◆ **WORK ORDER**: The answer must consist solely of the lines from the one with "子がわかるスタッフの声や" through the last line of the data, copied exactly, with no pictures.

◆ **MATERIAL FOR THIS TASK**:
★ ★ ★ ★ ★

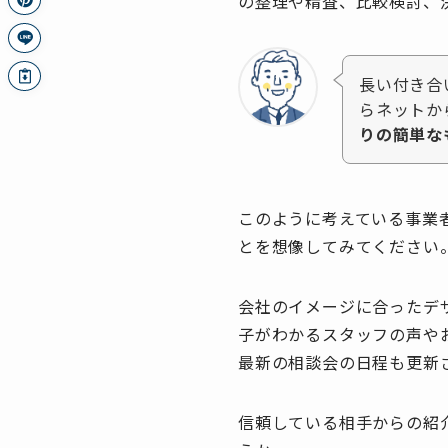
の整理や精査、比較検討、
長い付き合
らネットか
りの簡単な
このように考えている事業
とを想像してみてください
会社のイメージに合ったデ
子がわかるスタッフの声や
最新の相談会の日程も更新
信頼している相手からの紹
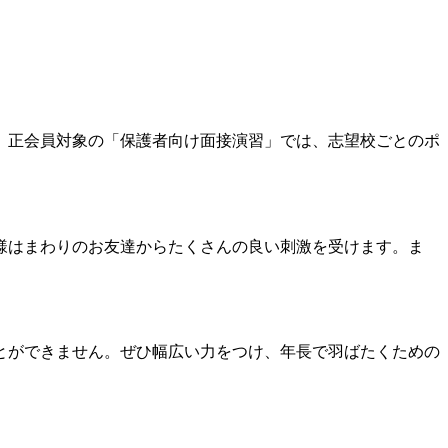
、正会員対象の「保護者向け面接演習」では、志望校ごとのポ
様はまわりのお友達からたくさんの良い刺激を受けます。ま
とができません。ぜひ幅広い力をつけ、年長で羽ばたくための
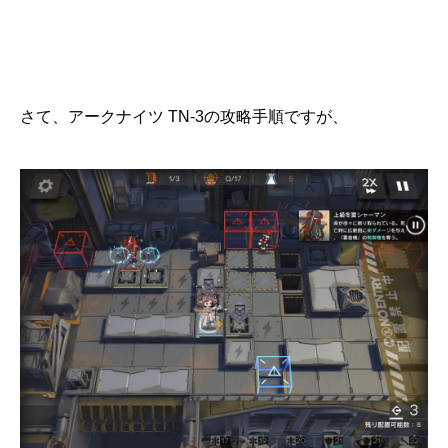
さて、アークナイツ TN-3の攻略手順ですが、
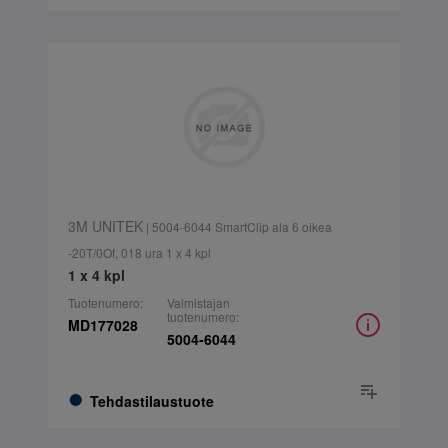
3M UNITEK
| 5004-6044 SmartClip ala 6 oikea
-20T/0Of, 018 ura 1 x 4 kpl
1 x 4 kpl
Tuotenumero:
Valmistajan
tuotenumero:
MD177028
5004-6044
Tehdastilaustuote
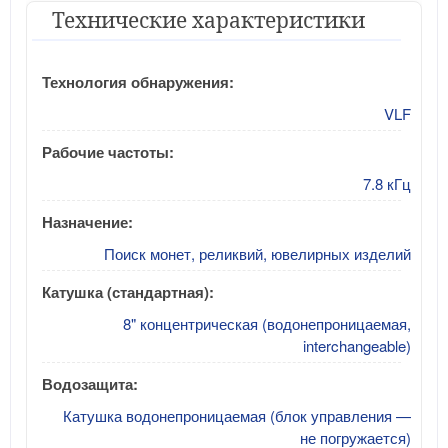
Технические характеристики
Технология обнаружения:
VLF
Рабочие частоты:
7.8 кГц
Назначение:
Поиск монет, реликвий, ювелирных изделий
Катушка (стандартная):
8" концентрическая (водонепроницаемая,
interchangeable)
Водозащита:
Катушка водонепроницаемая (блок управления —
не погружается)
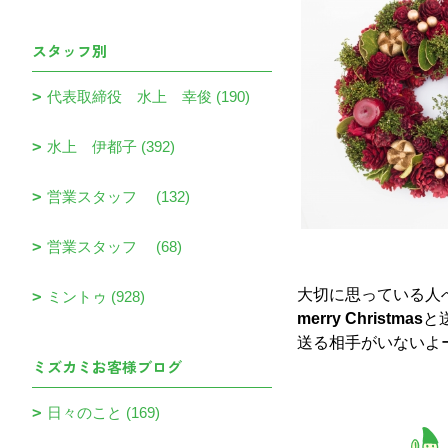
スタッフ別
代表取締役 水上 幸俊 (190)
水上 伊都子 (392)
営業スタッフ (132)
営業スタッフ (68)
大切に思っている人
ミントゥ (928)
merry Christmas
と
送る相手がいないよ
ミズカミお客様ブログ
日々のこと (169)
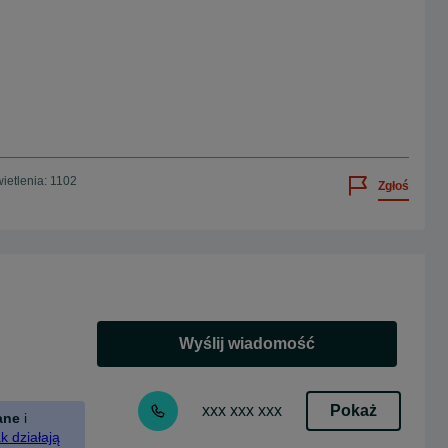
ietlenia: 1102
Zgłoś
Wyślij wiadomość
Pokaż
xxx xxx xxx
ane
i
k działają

★ ★ ★ ★ ★

◆ **WRITTEN ANSWER**:
子がわかるスタッフの声や
最新の相談会の日程も更新
信頼している相手からの紹
、正会員対象の「保護者向け面接演習」では、志望校ごとのポ
様はまわりのお友達からたくさんの良い刺激を受けます。ま
とができません。ぜひ幅広い力をつけ、年長で羽ばたくための
さて、アークナイツ TN-3の攻略手順ですが、
3M UNITEK
| 5004-6044 SmartClip ala 6 oikea
-20T/0Of, 018 ura 1 x 4 kpl
1 x 4 kpl
Tuotenumero:
Valmistajan
tuotenumero:
MD177028
5004-6044
Tehdastilaustuote
Технические характеристики
Технология обнаружения:
VLF
Рабочие частоты:
7.8 кГц
Назначение:
Поиск монет, реликвий, ювелирных изделий
Катушка (стандартная):
8" концентрическая (водонепроницаемая,
interchangeable)
Водозащита:
Катушка водонепроницаемая (блок управления —
не погружается)
スタッフ別
代表取締役 水上 幸俊 (190)
水上 伊都子 (392)
営業スタッフ (132)
営業スタッフ (68)
大切に思っている人
ミントゥ (928)
merry Christmas
と
送る相手がいないよ
ミズカミお客様ブログ
日々のこと (169)
ietlenia: 1102
Zgłoś
Wyślij wiadomość
Pokaż
xxx xxx xxx
ane
i
k działają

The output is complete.